Jonestown and Other Madness & Movement in Black - Pat Parker

I most likely will not finish reading the book of correspondance I picked up between Audre Lorde and Pat Parker but Parker's voice in them drew me to want to read her work. She's very funny, and endearing in that exploration of a line of humor with a line of specific observation and critique. It's not the easiest thing and can sometimes break the boundary it tries to push instead of the one that leads us closer to compassion.

I think I talked about Chrystos but can't get my head into the idea of pouring through which post it was in. Chrystos' work was mentioned in the Adrienne Rich poet list in What Is Found There, and from what I then read, her work and Parker's share some similarity. Both feel highly influenced by the idea of performance in their poems, while also demanding their page be read and appreciated for its composure there. This duality is important to performance poetry and something I can feel depressed about in modern performance poets. Often, the performance of the poem overtakes the poem as itself a performance inherent to the poem's existence. All poems are to be read. All poems are to be performed. Not only when in performance mode. Parker and Chystos' work both feel like they are performing their works because there was always a need to perform them.

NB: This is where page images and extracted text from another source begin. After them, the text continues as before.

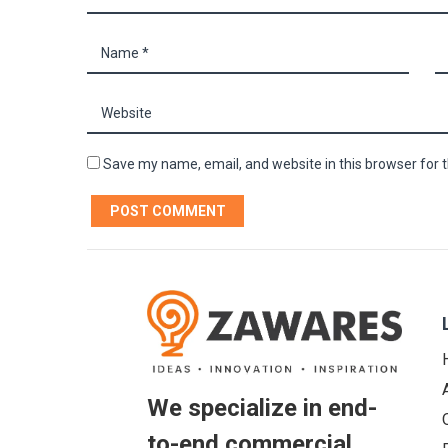
Save my name, email, and website in this browser for 
We specialize in end-
to-end commercial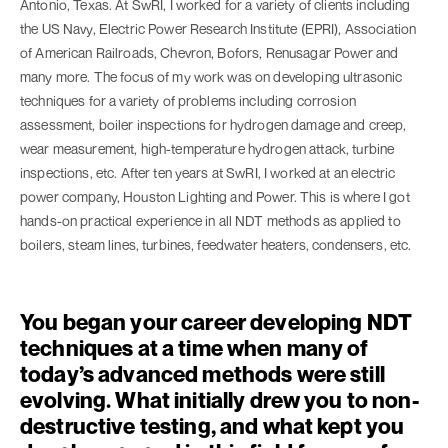
Antonio, Texas. At SwRI, I worked for a variety of clients including
the US Navy, Electric Power Research Institute (EPRI), Association
of American Railroads, Chevron, Bofors, Renusagar Power and
many more. The focus of my work was on developing ultrasonic
techniques for a variety of problems including corrosion
assessment, boiler inspections for hydrogen damage and creep,
wear measurement, high-temperature hydrogen attack, turbine
inspections, etc. After ten years at SwRI, I worked at an electric
power company, Houston Lighting and Power. This is where I got
hands-on practical experience in all NDT methods as applied to
boilers, steam lines, turbines, feedwater heaters, condensers, etc.
You began your career developing NDT
techniques at a time when many of
today’s advanced methods were still
evolving. What initially drew you to non-
destructive testing, and what kept you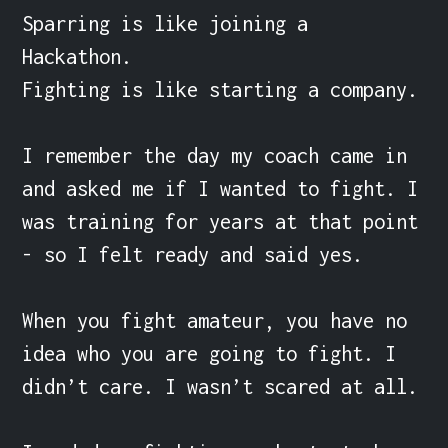
Sparring is like joining a 
Hackathon.

Fighting is like starting a company.

I remember the day my coach came in 
and asked me if I wanted to fight. I 
was training for years at that point 
- so I felt ready and said yes.

When you fight amateur, you have no 
idea who you are going to fight. I 
didn’t care. I wasn’t scared at all.
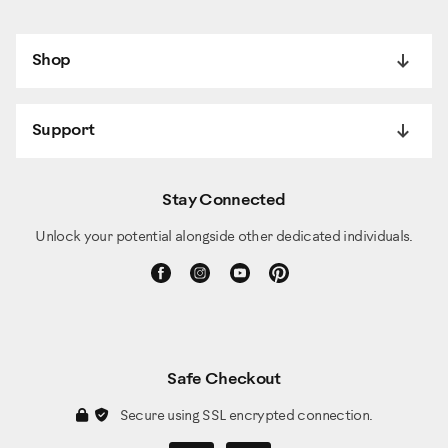
Shop
Support
Stay Connected
Unlock your potential alongside other dedicated individuals.
Safe Checkout
Secure using SSL encrypted connection.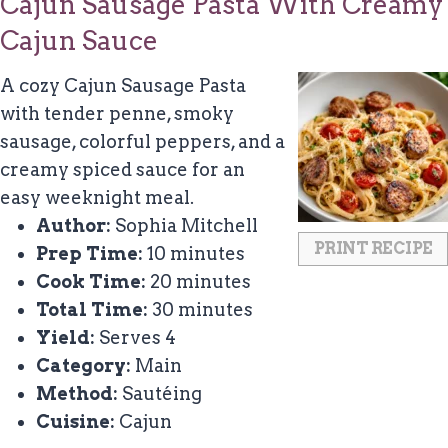
Cajun Sausage Pasta With Creamy
Cajun Sauce
A cozy Cajun Sausage Pasta
with tender penne, smoky
sausage, colorful peppers, and a
creamy spiced sauce for an
easy weeknight meal.
Author:
Sophia Mitchell
PRINT RECIPE
Prep Time:
10 minutes
Cook Time:
20 minutes
Total Time:
30 minutes
Yield:
Serves 4
Category:
Main
Method:
Sautéing
Cuisine:
Cajun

Parker's poetry is also extremely personal and based in historiography to me, and I appreciate that. Jonestown... is really interesting in the way it talks about Jonestown intself, as well as Priscilla Ford - who I had not heard of (these being my two favorite poems in the book). The poems in Movement in Black are not "more serious" but become a bit more varied where there are strict themes of type of poem more alongside the poem's themes itself. Where Jonestown... really hammers in a lot of portrayals of the madness/dehumanization perspective spat at black women who dare exist, Movement... is a larger exploration of its title and most poems are about her and her alone. In fact both works are very much titled in a way where it should really draw you into the complex explorations she does in the poems enclosed.

Parker died of cancer in 1989. Audre Lorde died of cancer in 1992. This is depressing.

Lorde is of course better remembered - but really only in a limited fashion. I find a lot of people haven't read her poems or are only aware of specific essays she made or accidentally make a symbol of the past out of her. Lorde is an eternal speaker, and just because she has died doesn't mean we have to think of her in the past. Her work is something we should always turn to.

In a similar way, I want to leave you with a lot of different poetry of Parker's to look at. Apparently she was on the Solange album from last year that I still haven't checked out - which is pretty cool. We all would do good to never forget dykes with radical politics.